A further £55,738 has been used to buy supplies such as a specialist industrial absorbent, said the minister.

More than 40 dissident republicans including John Paul Wootton and Brendan McConville who were convicted of the murder of police constable Stephen Carroll in 2009, have been segregated and are held at Maghaberry's Roe House.

Just over 30 are involved in a no wash dirty protest smearing excrement on the walls and floor of their cells as well as emptying urine into the prison landings.

The protest, which started last May, is in opposition to strip searches. Inmates want electronic scanning devices to replace what they claim are humiliating full body searches. Prisoners have also accused the authorities of reneging on an agreement which was signed in August 2010 after months of talks with mediators.

This week, a group calling itself the new IRA claimed responsibility for the murder of 52-year-old prison officer David Black and linked his shooting to the ongoing protest.

Information on the cell cleaning costs was released in response to a written question from SDLP MLA Pat Ramsey.

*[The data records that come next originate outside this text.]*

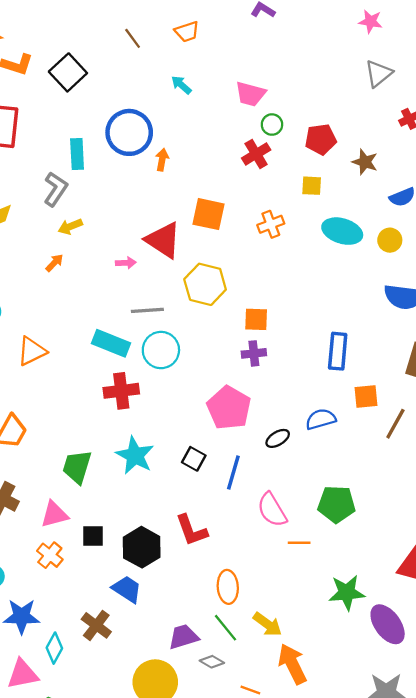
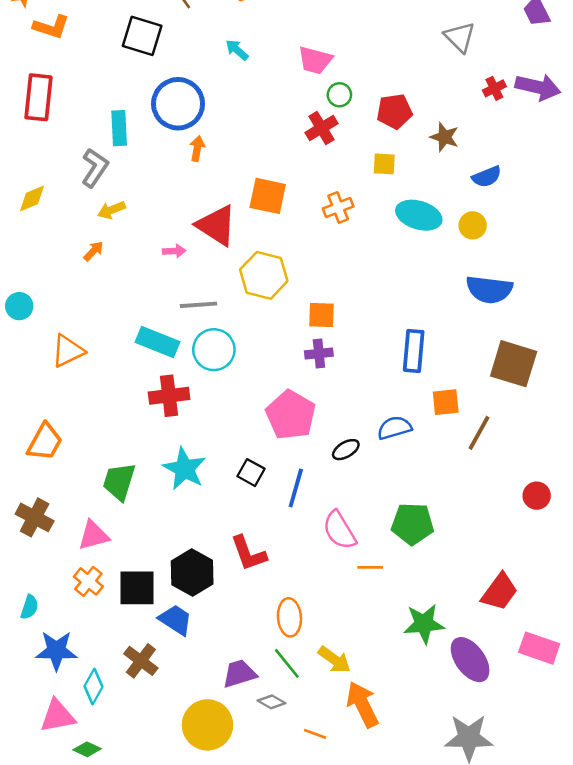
black square: (68, 72) -> (142, 36), moved, turned -30
gray triangle: (378, 74) -> (460, 37), turned -36
orange arrow: (162, 160) -> (197, 149), moved
black square: (93, 536) -> (137, 588), moved, size x1.5

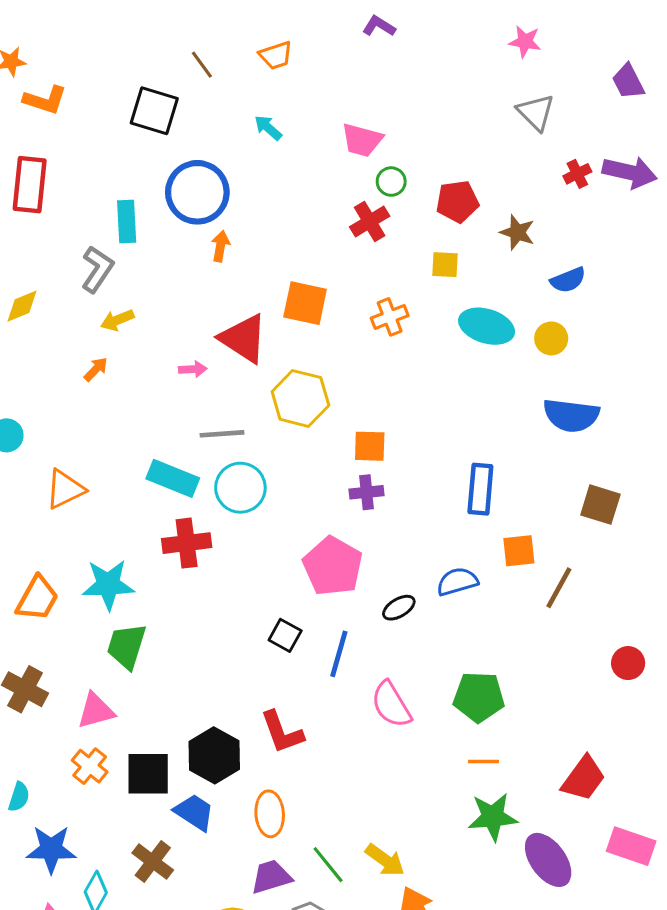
brown square: (514, 364) -> (600, 505), size x0.7
cyan star: (184, 469) -> (108, 585), moved, turned -30
orange line: (370, 567) -> (483, 762), moved
orange ellipse: (289, 617) -> (270, 814), moved

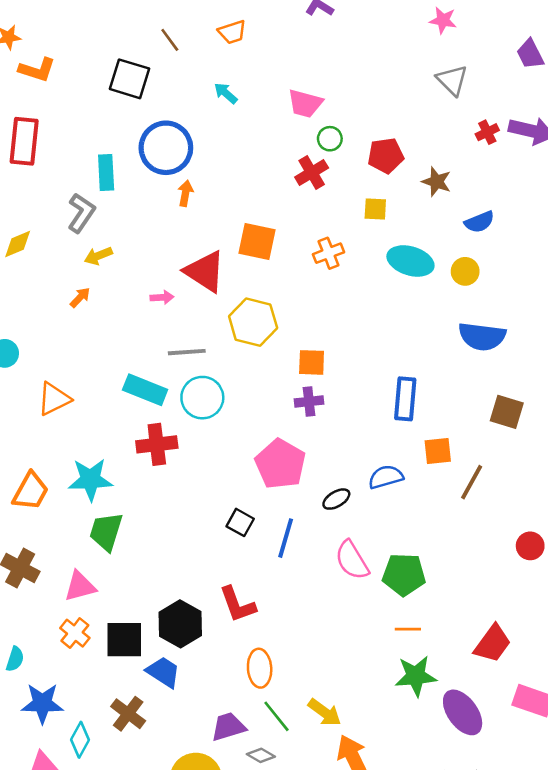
pink semicircle: (391, 705) -> (352, 560), moved
orange ellipse: (270, 814) -> (260, 668), moved

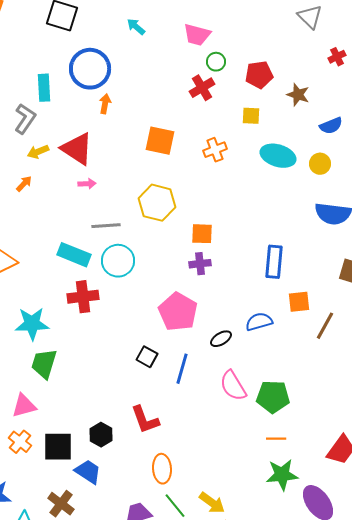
red triangle: (205, 271) -> (77, 149), moved
black hexagon: (180, 624) -> (101, 435), size x0.7

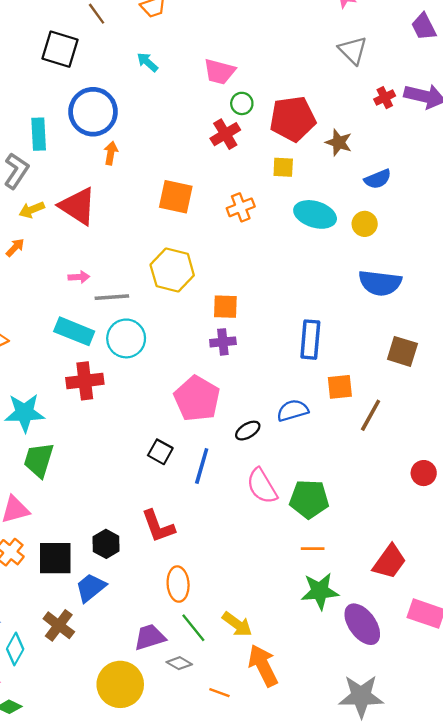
red pentagon: (259, 75) -> (293, 119), size x1.4
pink arrow: (87, 184) -> (79, 277), moved
blue trapezoid: (88, 472) -> (91, 588), turned -72

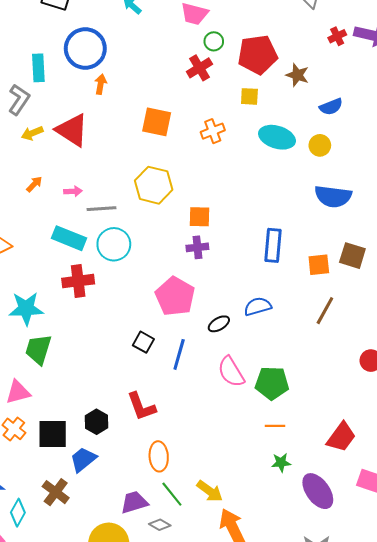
orange arrow: (15, 248) -> (34, 184), moved
orange square: (340, 387) -> (319, 265), moved
green star: (320, 591) -> (281, 463), size x0.6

Mr Ramsey, who has visited Roe House as part of an SDLP delegation, said: "The amount of money that has been spent on cleaning could be better spent on a scanner which I would hope would resolve the current protest at Roe House."

Finlay Spratt, chairman of the Prison Officers' Association, said: "It is terrible conditions for the staff who have to work in the prison but, it just shows that the dedication and commitment they have. People in other industries would simply not work in those types of conditions, but what choice do prison officers have? If they don't do it there would be nobody to look after the prisoners."